New legislation arrives October to target drivers impaired by drugs

By Carl Hanstke and News staff

The rules are changing for drivers who get behind the wheel while impaired by drugs.

New legislation is coming into effect on Oct. 2 that introduces harsher penalties for drivers impaired by drugs, 680 NEWS has learned.

Under the new legislation, drivers caught high behind the wheel will have their driver’s licence suspended just like those caught driving drunk.

Currently, drivers impaired by drugs face criminal charges but do not face automatic licence suspensions like drunk drivers do. However, that will take place this fall when upgraded laws take effect.

“If you fail the test and you’re impaired by drugs, you will receive an immediate 90-day suspension and a seven-day vehicle impoundment,” Toronto police Const. Clint Stibbe told 680 NEWS on Friday.

Just like the rules for alcohol, Stibbe said “everybody needs to realize now the rules are the same for both.”

Police said back in May that more people were getting behind the wheel while high compared to last year. Police believe some drivers may be switching from alcohol to drugs because the latter is harder to spot.

On Friday, police said the number of drivers pulled over while being impaired on drugs has almost tripled since this time last year. So far, 55 people have been pulled over in 2016 compared to 19 at this time last year.

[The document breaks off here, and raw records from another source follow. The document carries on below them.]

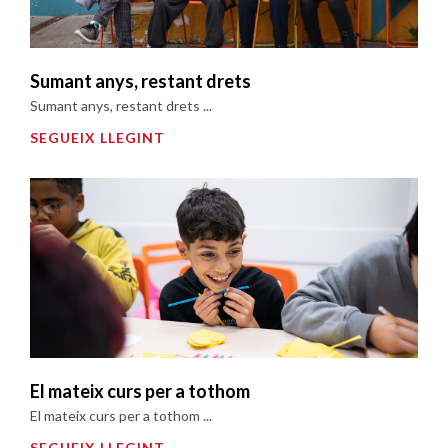
Sumant anys, restant drets
Sumant anys, restant drets ...
SEGUEIX LLEGINT
El mateix curs per a tothom
El mateix curs per a tothom ...
SEGUEIX LLEGINT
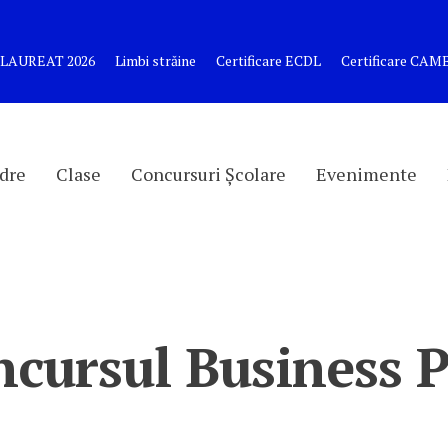
LAUREAT 2026
Limbi străine
Certificare ECDL
Certificare CA
dre
Clase
Concursuri Școlare
Evenimente
cursul Business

Stibbe told CityNews there is no technology available right now to screen people who are driving while high. Officers are using the “drug recognition observation” method to screen drivers.

Related stories:

Impaired driving by drug charges up 150 per cent in Toronto: police

Failure to properly maintain breathalyzers helping people beat impaired convictions: MADD

Following is a Q & A with the Ministry of Transportation about the drug-impaired driving legislation:

How does the legislation work?

The Making Ontario’s Roads Safer Act, 2015, passed last June with all party support. This legislation, and its supporting regulations, extend existing alcohol impaired driving sanctions to suspected drug impaired drivers. The new changes are as follows:

  • (At road side) Based on the results of a Standardized Field Sobriety Test: Escalating short-term driver’s licence suspensions of 3, 7, and 30 days;
  • Based on a Drug Recognition Expert’s (DRE) evaluation: A long-term driver’s licence suspension of 90 days could be applied based on additional testing by a police officer, a 7-day vehicle impoundment would also apply;
  • Mandatory remedial education, treatment and/or monitoring for repeat occurrences of any administrative suspensions related to drug and/or alcohol impaired driving.

These measures will be implemented on October 2, 2016.

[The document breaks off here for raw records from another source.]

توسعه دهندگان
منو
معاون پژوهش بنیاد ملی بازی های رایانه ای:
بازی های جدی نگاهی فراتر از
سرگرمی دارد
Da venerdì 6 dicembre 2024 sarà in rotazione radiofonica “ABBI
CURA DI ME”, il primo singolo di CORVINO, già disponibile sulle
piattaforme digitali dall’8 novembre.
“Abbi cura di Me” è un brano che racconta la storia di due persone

What are the current penalties for drug-impaired driving and how will those change come October 2nd?

In Canada, both the federal and provincial governments have authority over the issue of impaired driving. Accordingly, there are both Criminal Code and Ontario Highway Traffic Act (HTA) consequences for impaired driving.

From a provincial perspective, Ontario has introduced smart laws and increased penalties to help fight drinking and driving to make our roads even safer. However, currently under the Highway Traffic Act, police cannot immediately remove drivers from the road who they reasonably believe are impaired by drugs. The amendments made through the Making Ontario’s Roads Safer Act, 2015, will address this gap.

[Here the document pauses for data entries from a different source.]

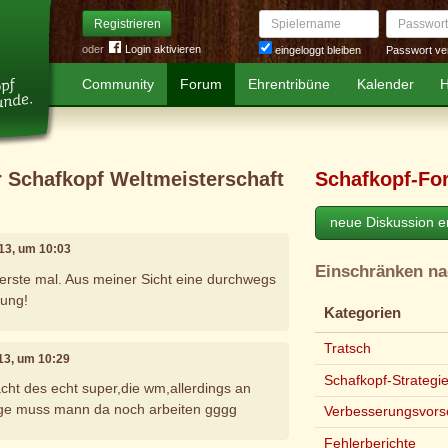
Spielername
Passwort
Registrieren
oder
Login aktivieren
Passwort ve
eingeloggt bleiben
Community
Forum
Ehrentribüne
Kalender
H
r Schafkopf Weltmeisterschaft
Schafkopf-Fo
neue Diskussion er
013, um 10:03
Einschränken n
erste mal. Aus meiner Sicht eine durchwegs
tung!
Kategorien
Tratsch
013, um 10:29
Schafkopf-Strategi
acht des echt super,die wm,allerdings an
ge muss mann da noch arbeiten gggg
Verbesserungsvors
Fehlerberichte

The following alcohol impaired driving sanctions outlined above will be applied to suspected drug impaired drivers as of October 2nd.

What systems will be used to assess drivers’ level of drug impairment?

The Standard Field Sobriety Test (SFST) and the Drug Recognition Expert’s evaluation will be used to administer the new sanctions. These tests are in the Criminal Code and are used in criminal impaired driving investigations.

The SFST is a physical co-ordination test prescribed to test for the presence of alcohol and/or drugs in drivers of motor vehicles. The SFST employed by Ontario police services consist of three tests: the Horizontal Gaze Nystagmus (an examination of eye movements), One-Leg Stand and Walk-and-Turn.

The evaluation of a suspected drug impaired driver is conducted by an evaluator who is accredited by the International Association of Chiefs of Police, through the RCMP. The Drug Recognition Expert (DRE) uses a 12-step procedure in performing the evaluation. Any police officer in Ontario trained in SFST and/or DRE may administer the new sanctions.